The E-Sylum: Volume 16, Number 32, August 7, 2013, Article 9

ERIC SCHENA TEACHES VIRGINIA YOUNG NUMISMATISTS ABOUT TOKENS

Tom Kays submitted the following account of last Saturday's event for kids at the Annandale, VA coin show. Tom, Eric Schena, Jon Radel and others pitched in to help run the event while I was away on vacation. I started the sessions after moving to Virginia, modeling them after the very successful Coins4Kids events at the Pennsylvania Association of Numismatists shows in Pittsburgh. Thanks, everyone! -Editor

Nummis Nova is a Northern Virginia dinner club of passionate collectors, dealers, writers, and researchers into all things of a numismatic, exonumic, or bibliomaniac bent. Nummis Nova members sponsor an especially successful Young Numismatist event each year at the Annandale Coin Show. Our model might work at your venue, should you wish to promote a new generation of collectors.

This year we expanded into two rooms to hold all the interested kids. Attendees on arrival, are asked to register parent contact information so that reminder/invitation post cards may be mailed to respondents for next year, slated to arrive a week or two in advance of the show. You may simply use email to reduce costs. Newcomer parents fill out the contact information while each child (age 12 or under, or thereabouts) receives an envelope with ten “Auction Bucks.” Auction Bucks are paper scrip used in a live, “kids-only” auction at the conclusion of any business and invited speaker talk.

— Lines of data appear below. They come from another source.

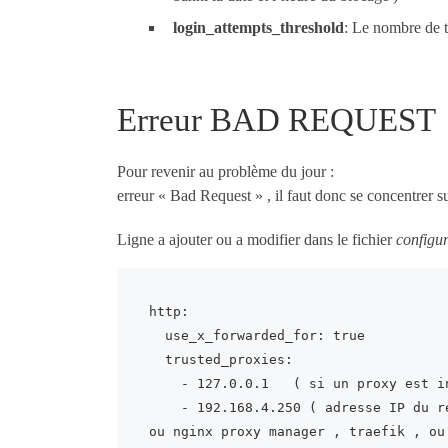
login_attempts_threshold
: Le nombre de t
Erreur BAD REQUEST
Pour revenir au problème du jour :
erreur « Bad Request » , il faut donc se concentrer s
Ligne a ajouter ou a modifier dans le fichier
configu
http:

  use_x_forwarded_for: true

  trusted_proxies:

    - 127.0.0.1   ( si un proxy est installé en local )

    - 192.168.4.250 ( adresse IP du reverse proxy )  par exemple reverse proxy du nas synology 
ou nginx proxy manager , traefik , ou 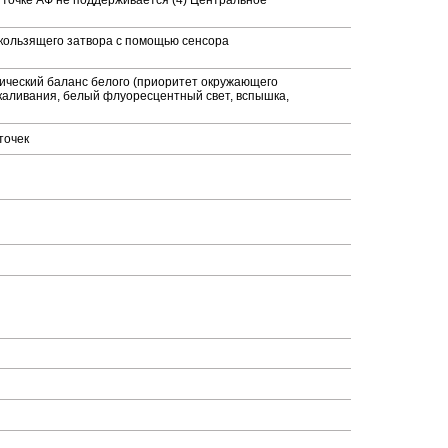
 точке АФ не поддерживается (4) Центральное
скользящего затвора с помощью сенсора
ический баланс белого (приоритет окружающего
акаливания, белый флуоресцентный свет, вспышка,
точек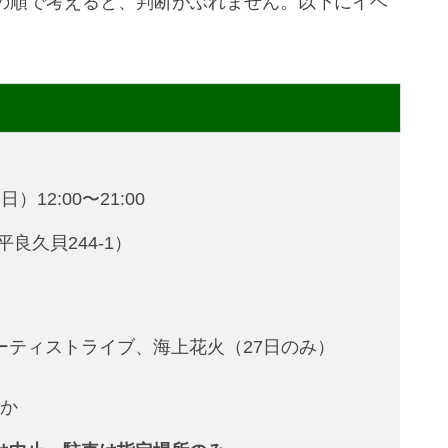
の順で考えると、判断がぶれません。以下にイベ
）12:00〜21:00
良久貝244-1）
ーティストライブ、海上花火（27日のみ）
ほか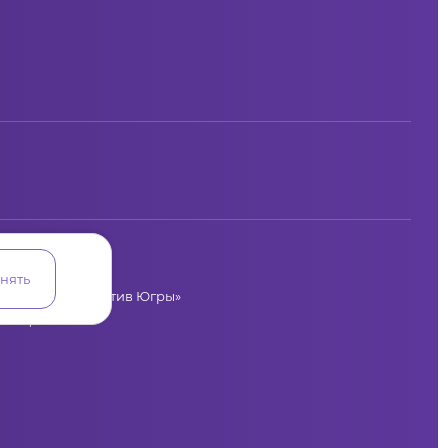
нять
циальных инициатив Югры»
лая, 36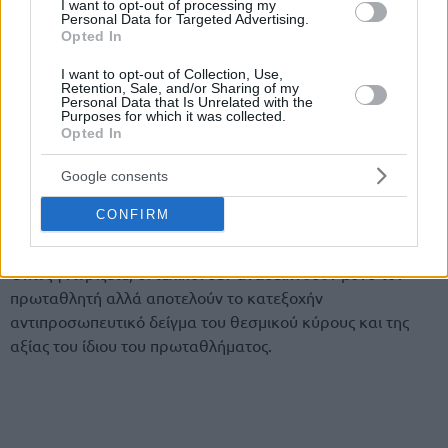
I want to opt-out of processing my
Personal Data for Targeted Advertising.
Opted In
Είναι απολύτως σεβαστό το δικαίωμα κάθε ομάδας να
I want to opt-out of Collection, Use,
εκφράζει τις θέσεις, τις απόψεις της και τις τυχόν ενστάσεις
Retention, Sale, and/or Sharing of my
Personal Data that Is Unrelated with the
της.
Purposes for which it was collected.
Opted In
Προτεραιότητα του Συνδέσμου μας είναι η προστασία του
Google consents
κύρους του πρωταθλήματος, η ασφαλής διεξαγωγή των
αγώνων και η διασφάλιση ότι όλοι οι συμμετέχοντες
CONFIRM
αντιμετωπίζονται με ισονομία και σεβασμό.
Όπως γνωρίζετε, οι τελικοί δεν αναδεικνύουν μόνο τον
πρωταθλητή αλλά αποτελούν το κατεξοχήν
αντιπροσωπευτικό δείγμα του θεσμικού κύρους και της
αξίας του ίδιου του πρωταθλήματος.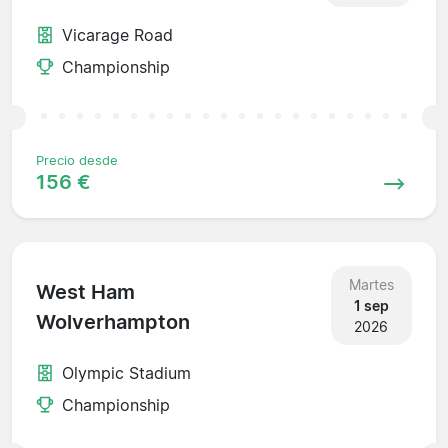
Vicarage Road
Championship
Precio desde
156 €
Martes
West Ham
1 sep
Wolverhampton
2026
Olympic Stadium
Championship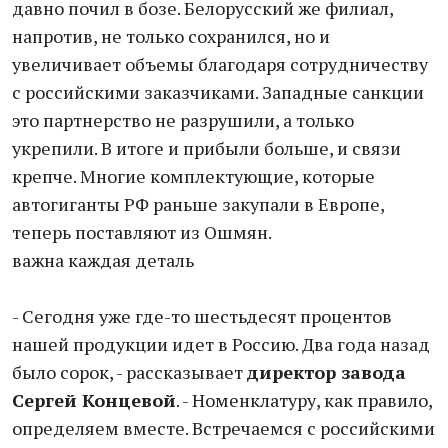
давно почил в бозе. Белорусский же филиал,
напротив, не только сохранился, но и
увеличивает объемы благодаря сотрудничеству
с российскими заказчиками. Западные санкции
это партнерство не разрушили, а только
укрепили. В итоге и прибыли больше, и связи
крепче. Многие комплектующие, которые
автогиганты РФ раньше закупали в Европе,
теперь поставляют из Ошмян.
важна каждая деталь
- Сегодня уже где-то шестьдесят процентов
нашей продукции идет в Россию. Два года назад
было сорок, - рассказывает
директор завода
Сергей Концевой
. - Номенклатуру, как правило,
определяем вместе. Встречаемся с российскими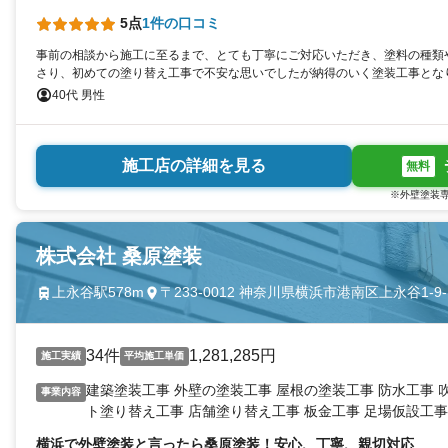
5点
1件の口コミ
事前の相談から施工に至るまで、とても丁寧にご対応いただき、塗料の種類
さり、初めての塗り替え工事で不安な思いでしたが納得のいく塗装工事とな
40代 男性
施工店の詳細を見る
無料
※外壁塗装専
株式会社 桑原塗装
上永谷駅578m
〒233-0012 神奈川県横浜市港南区上永谷1-9-
34件
1,281,285円
施工実績
平均施工単価
建築塗装工事 外壁の塗装工事 屋根の塗装工事 防水工事 
事業内容
ト塗り替え工事 店舗塗り替え工事 板金工事 足場仮設工事
え工事 大工工事全般 コンクリート塗装 シロアリ対策・
横浜で外壁塗装と言ったら桑原塗装！安心、丁寧、親切対応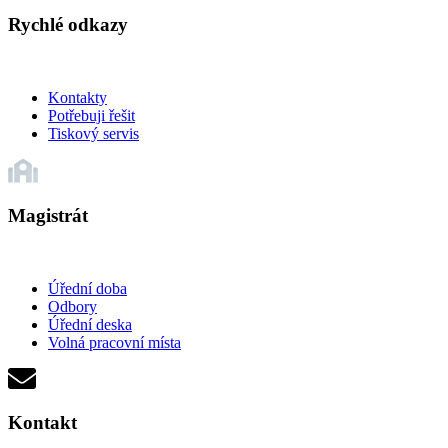
Rychlé odkazy
Kontakty
Potřebuji řešit
Tiskový servis
Magistrát
Úřední doba
Odbory
Úřední deska
Volná pracovní místa
Kontakt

Donations of coins, tokens, coin supplies and coin books are gathered sporadically during the year, and often supplemented by walking the bourse floor the day before/day of an event, where coin dealers usually have items to give to such a worthy cause. The kids love “old” coins so that any ancient Roman bronze coin or Chinese cash coin of a thousand years age, or obsolete U.S. odd denomination coins or tokens really attract spirited bidding.

Several dozen lots are needed with the exact number to be added to, or subtracted from, as the meeting begins based on attendance count, to ensure each child in attendance has an opportunity to buy something good. The kids may strategically save their Auction Bucks for the next show, or combine money among siblings, to be able to bid more than $10, at which newcomers would max out, for the best lots, which reveals who among the kids, has talent to become our future coin dealers.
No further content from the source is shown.